Colombia vivirá el próximo 29 de mayo la primera vuelta de la elección presidencial, que marcará el futuro de ese país no por los próximos cuatro años, sino por las próximas décadas. Se dará en medio de un reacomodo de las fuerzas políticas en el congreso y en medio de la tensión permanente que genera la posibilidad real de que un proyecto populista de izquierda criminal, representado por Gustavo Petro, tome las riendas del país suramericano.
Frente a esa amenaza, toda apunta a que la alternativa recaerá en Fico Gutiérrez, candidato que por su trayectoria y su propuesta es el único que puede garantizar que la sensatez siga gobernando Colombia y, desde ella, avanzar en las reformas que hagan contrapeso a las permanentes pretensiones desestabilizadoras de la izquierda contra la democracia.

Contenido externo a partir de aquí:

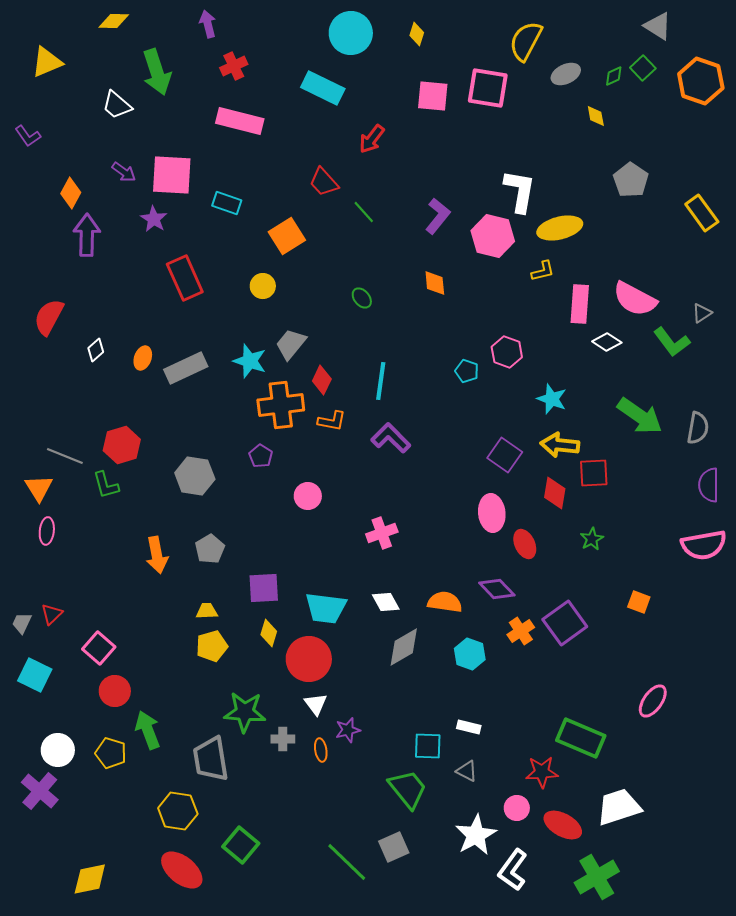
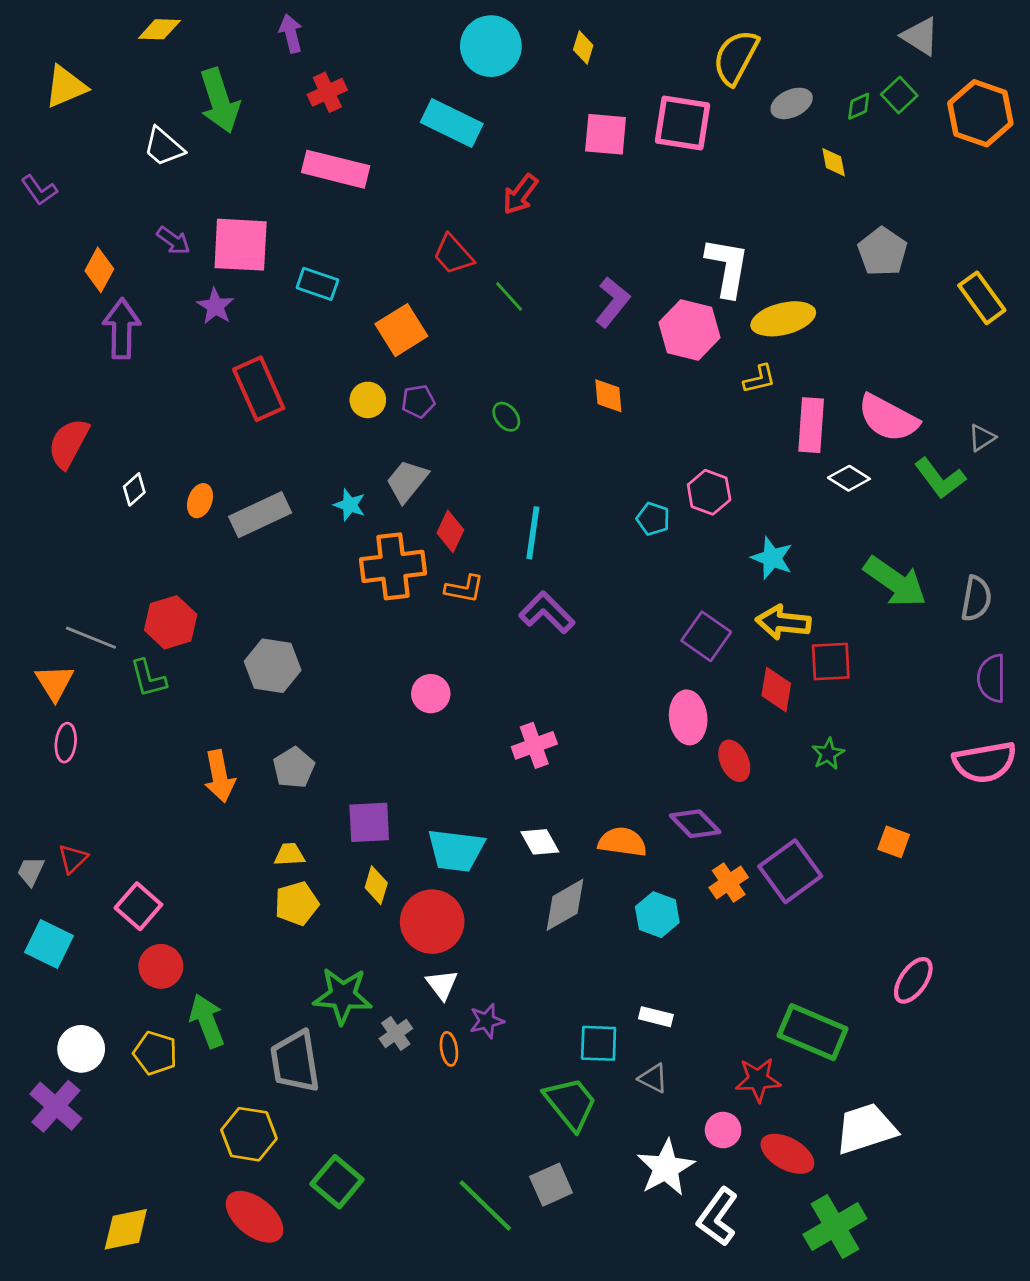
cyan star: (250, 361) -> (350, 505), size x0.7
purple pentagon: (261, 456) -> (418, 401), moved, turned 30
gray cross: (283, 739) -> (396, 1034), turned -35

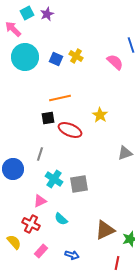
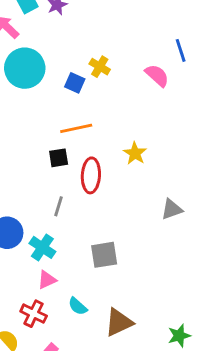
blue square: (56, 59) -> (75, 83), moved
red ellipse: (70, 130) -> (91, 175), turned 70
gray line: (40, 154) -> (59, 206), moved
cyan cross: (54, 179) -> (42, 247), moved
brown triangle: (105, 230) -> (119, 322), moved

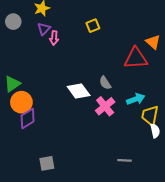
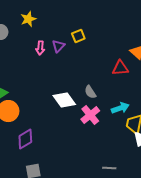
purple triangle: (44, 29) -> (58, 46), moved
red triangle: (136, 58) -> (120, 68), size x0.7
purple diamond: (28, 119) -> (25, 139), moved

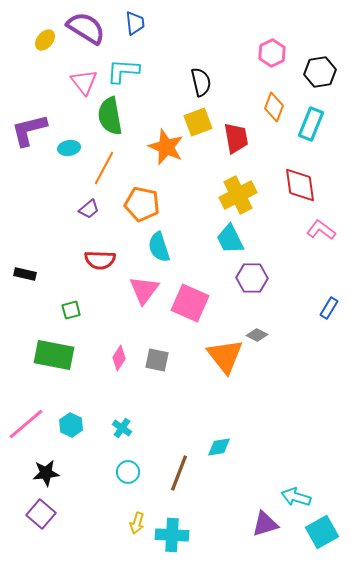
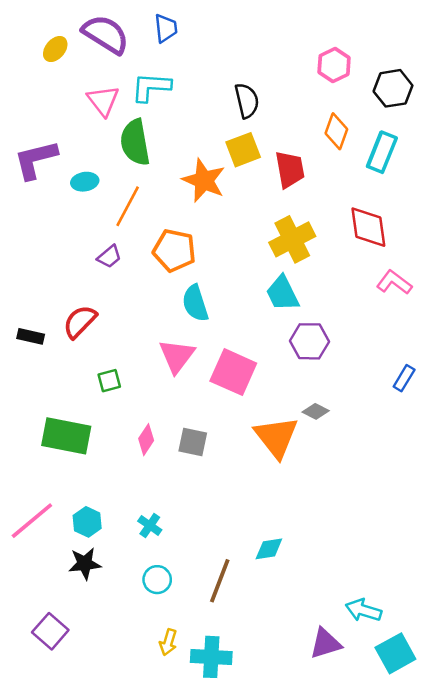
red semicircle: (100, 260) -> (80, 322), moved, turned 132
green square: (71, 310) -> (109, 381), moved
black star: (46, 473) -> (85, 564), moved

La pregunta que todos se hacen hoy es si efectivamente Gutiérrez podrá hacerlo, cuando ambos pasen a segunda vuelta.
Al margen de lo que dicen las encuestas y del resultado de esa primera vuelta, todo parece indicar que será en el mes de junio cuando los colombianos deberán decidir definitivamente qué rumbo quieren para su país. La primera vuelta será un indicativo de la importancia que la sociedad colombiana da a involucrarse en los aspectos definitivos de su nación. También, una evaluación de la fuerza que tienen los candidatos en este momento, caracterizado por un Petro que parece invencible, gracias a su populismo y al derroche de dinero. Por el contrario, Gutiérrez va subiendo en la intención de voto, aglutinando cada vez a más y más colombianos.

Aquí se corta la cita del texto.